Years of development have gone into making JavaScript in the browser really, really fast. If you re-implement a JS engine on top of WASM, you lose all of that work—unless you do something crazy like compile V8 into WASM, but then the client is going to have to download an enormous payload just to run your app.
Even if WASM had APIs for GC, interaction with the DOM and browser APIs, interop with JS, etc, you would still have to compile the JS ahead of time into a static binary, and so the browser would not be able to apply its JIT magic to your code.
I'm all for the dream of running any arbitrary language in the browser, but it's simply not realistic for any language that has a large runtime, which is most dynamic languages.
I haven't seen any work from any browser implementers working towards host-bindings or GC. I just skimmed through the I/O talk, as well: AutoCAD was running in a 2D canvas through emscripten in a WebWorker, while the rest of the code was a custom-built React/TypeScript app. Hardly the desktop AutoCAD everyone is thinking of...
... and I didn't spot any mention of "WebAssembly 2.0", whatever that might mean...
Browsers are already very optimized for JS. Wasm is not currently a good target for managed languages (you would need to implement your own GC on top of wasm memory), and AOT compilation in general is not good for languages as dynamic as JS.
JS took over not just because it ran everywhere but also because of the network effects of everyone learning it because it ran everywhere. wasm has no such benefits, as an intermediary format. Nobody's ever going to get a job as a "wasm expert" building anything other than a wasm build pipeline. wasm may afford us more freedom, but that very freedom is in opposition to its broad adoption. It'll certainly be interesting to watch it play out over the next few years.
Oh, and:
> Alternatively, if you focus on getting web assembly up to speed, you can compile any flavor of JavaScript you want directly to web assembly
You can already compile any flavor of JavaScript to... JavaScript. It even maps better than wasm. wasm really doesn't help there. Today's ecosystem _is_ that ecosystem. Except there's some hope that some variants become future core language, unlike if you were using wasm, where you wouldn't even have such a thought because you'd be using a compiler forever. But... If you're ok with that, why wouldn't you be ok with transpiling forever?
That would be my preference too. It feels like there are so many possibilities for performance gains and better tooling stuck behind WASM's lack of DOM integration and other native browser libs.
Does this help the JS engines? Instead of _knowing_ the developers intent and optimizing for it, it has to infer what the transpiler outputted and optimize for that. One seems harder than the other.
The yearly ES release cadence seems to be adding sugar for its own sake. This stuff hasn't been battle tested in the field long enough. Look at how many times class field and decorator proposals have changed over the years.
JSX by comparison seems much more stable than the class and decorator proposals, although arguably its features are much better optimized by a transpiler rather than a native JS engine.
> This stuff hasn't been battle tested in the field long enough.
There is a circular dependency: TC39 wants new language changes to be prototyped and proven in compiled-to-JS languages but the transpiler developers don't want to implement language changes that are not already on the standards track.

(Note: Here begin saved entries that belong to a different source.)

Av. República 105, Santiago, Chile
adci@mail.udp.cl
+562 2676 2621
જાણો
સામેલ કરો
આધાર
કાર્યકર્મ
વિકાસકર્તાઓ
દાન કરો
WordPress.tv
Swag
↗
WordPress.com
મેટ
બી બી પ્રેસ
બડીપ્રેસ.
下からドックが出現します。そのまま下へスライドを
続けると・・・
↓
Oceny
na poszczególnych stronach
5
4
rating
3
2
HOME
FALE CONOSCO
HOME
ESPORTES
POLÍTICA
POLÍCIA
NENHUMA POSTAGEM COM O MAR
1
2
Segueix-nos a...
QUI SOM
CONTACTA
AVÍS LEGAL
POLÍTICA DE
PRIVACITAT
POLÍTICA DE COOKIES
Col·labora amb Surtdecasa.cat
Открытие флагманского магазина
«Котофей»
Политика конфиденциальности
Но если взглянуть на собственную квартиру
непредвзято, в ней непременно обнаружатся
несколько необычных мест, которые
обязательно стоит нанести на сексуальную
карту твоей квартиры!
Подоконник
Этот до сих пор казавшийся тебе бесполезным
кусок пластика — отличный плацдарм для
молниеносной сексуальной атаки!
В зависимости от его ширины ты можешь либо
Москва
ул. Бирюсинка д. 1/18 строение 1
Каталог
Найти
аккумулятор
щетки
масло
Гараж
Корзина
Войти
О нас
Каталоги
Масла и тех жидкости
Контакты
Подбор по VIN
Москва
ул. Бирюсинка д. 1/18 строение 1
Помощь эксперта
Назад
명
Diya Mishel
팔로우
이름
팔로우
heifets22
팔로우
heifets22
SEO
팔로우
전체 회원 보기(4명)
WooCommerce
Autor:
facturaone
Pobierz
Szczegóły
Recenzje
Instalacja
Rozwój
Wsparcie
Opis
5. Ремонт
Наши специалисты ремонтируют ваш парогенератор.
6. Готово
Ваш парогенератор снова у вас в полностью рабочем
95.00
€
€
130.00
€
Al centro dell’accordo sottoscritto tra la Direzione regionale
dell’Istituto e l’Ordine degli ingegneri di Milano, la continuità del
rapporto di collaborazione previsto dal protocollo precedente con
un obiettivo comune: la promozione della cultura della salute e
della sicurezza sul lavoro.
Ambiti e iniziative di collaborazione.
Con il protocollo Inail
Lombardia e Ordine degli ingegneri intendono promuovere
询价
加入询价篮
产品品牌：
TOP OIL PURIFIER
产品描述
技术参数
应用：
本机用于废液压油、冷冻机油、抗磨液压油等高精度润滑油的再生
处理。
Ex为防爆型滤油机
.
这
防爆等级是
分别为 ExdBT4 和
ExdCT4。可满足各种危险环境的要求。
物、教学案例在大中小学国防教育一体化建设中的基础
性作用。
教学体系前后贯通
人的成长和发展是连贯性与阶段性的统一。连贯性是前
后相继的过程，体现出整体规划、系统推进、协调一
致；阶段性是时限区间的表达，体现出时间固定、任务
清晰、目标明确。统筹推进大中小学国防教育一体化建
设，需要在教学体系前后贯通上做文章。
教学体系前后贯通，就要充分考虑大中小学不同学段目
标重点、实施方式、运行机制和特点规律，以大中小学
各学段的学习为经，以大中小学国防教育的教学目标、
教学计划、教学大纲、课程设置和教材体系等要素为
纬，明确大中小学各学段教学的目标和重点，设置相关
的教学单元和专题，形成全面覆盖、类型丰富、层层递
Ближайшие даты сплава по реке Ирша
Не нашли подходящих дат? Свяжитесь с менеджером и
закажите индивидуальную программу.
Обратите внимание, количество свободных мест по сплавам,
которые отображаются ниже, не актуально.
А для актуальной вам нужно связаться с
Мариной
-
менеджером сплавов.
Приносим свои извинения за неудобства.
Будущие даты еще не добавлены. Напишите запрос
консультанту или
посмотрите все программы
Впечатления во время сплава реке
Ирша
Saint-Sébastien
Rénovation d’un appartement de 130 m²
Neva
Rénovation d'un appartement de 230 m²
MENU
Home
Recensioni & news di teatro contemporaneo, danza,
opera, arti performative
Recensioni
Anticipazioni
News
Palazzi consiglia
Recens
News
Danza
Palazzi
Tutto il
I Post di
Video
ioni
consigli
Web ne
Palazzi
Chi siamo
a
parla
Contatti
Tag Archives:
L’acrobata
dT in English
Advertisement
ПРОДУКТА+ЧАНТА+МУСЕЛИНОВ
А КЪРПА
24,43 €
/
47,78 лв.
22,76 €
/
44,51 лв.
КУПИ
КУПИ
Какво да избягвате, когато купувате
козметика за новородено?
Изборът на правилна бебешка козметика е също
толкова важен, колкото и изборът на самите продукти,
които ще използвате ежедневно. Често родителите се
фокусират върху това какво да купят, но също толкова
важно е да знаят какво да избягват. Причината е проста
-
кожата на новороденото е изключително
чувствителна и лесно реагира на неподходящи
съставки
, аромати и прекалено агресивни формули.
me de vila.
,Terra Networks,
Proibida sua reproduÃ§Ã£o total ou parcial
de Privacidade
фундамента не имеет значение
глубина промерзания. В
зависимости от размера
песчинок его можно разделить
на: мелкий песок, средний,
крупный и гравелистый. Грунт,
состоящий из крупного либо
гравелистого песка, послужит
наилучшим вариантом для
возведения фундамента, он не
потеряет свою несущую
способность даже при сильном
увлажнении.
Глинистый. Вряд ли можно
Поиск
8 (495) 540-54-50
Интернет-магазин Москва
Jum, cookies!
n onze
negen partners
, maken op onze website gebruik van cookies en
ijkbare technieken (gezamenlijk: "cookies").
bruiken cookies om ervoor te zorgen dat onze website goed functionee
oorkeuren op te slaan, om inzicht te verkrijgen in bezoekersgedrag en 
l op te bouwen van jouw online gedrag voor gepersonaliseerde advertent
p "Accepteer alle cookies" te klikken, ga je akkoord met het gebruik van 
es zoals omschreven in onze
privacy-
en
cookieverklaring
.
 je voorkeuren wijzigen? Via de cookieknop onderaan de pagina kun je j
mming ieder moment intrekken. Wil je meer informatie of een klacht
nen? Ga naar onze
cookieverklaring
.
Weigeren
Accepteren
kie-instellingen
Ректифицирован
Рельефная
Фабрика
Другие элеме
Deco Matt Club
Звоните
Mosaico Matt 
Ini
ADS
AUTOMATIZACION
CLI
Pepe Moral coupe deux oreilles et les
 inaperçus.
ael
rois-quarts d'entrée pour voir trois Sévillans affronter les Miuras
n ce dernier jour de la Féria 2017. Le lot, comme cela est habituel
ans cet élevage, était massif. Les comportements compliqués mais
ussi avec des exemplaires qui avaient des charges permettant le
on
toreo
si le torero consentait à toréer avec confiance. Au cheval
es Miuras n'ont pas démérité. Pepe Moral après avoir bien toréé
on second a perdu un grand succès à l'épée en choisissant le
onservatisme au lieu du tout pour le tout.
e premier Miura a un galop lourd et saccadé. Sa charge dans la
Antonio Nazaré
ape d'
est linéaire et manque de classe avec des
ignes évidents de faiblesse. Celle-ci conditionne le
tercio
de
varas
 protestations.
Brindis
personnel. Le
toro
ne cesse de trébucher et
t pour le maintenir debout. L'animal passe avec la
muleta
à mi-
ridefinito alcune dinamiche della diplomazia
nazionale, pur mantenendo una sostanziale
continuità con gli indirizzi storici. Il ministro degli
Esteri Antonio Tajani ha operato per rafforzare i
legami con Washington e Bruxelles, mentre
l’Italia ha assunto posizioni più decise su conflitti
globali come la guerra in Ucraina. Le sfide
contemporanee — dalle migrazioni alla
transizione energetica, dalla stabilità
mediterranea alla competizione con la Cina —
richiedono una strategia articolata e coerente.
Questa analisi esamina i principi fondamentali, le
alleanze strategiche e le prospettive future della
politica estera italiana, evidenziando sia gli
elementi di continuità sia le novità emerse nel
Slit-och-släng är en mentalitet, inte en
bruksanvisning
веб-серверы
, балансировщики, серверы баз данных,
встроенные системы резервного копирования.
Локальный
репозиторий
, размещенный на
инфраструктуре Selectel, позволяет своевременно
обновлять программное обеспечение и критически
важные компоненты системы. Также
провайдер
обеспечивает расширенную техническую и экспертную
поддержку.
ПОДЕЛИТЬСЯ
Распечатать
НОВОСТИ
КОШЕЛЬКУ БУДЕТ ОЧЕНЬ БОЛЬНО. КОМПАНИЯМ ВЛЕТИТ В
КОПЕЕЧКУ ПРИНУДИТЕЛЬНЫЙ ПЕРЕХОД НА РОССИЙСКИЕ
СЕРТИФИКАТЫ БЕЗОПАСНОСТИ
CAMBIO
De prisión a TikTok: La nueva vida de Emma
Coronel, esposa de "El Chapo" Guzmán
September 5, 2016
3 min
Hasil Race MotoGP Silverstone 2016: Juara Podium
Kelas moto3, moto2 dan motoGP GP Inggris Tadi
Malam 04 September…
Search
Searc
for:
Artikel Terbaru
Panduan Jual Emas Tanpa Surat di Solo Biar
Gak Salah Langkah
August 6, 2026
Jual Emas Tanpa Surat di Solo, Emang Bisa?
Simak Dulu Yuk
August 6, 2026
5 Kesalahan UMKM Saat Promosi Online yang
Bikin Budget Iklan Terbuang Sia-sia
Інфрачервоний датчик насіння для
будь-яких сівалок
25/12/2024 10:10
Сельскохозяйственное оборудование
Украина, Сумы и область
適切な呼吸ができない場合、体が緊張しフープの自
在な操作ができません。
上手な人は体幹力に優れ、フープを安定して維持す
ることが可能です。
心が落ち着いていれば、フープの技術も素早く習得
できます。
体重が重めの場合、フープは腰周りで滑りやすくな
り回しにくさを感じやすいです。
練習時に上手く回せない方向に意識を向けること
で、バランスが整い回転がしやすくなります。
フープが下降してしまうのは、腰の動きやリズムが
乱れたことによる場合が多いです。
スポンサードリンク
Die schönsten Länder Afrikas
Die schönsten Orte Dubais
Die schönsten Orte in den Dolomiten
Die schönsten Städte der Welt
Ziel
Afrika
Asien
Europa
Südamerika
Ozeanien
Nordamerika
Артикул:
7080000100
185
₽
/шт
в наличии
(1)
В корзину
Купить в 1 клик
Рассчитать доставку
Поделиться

ReasonML has JSX. It just translates to function calls which do whatever you want. It’ll probably never happen but it’d be cool to see native JSX in JS.
They aren't automatically generated. These are the notes taken in the meeting. There were several note takers that worked over the three days to record the meeting.
I do like the idea presented of having a transpiler track and a JS engine track. Keep the ES spec for the JS engines simpler and hoist all the syntactical sugar onto the transpilers.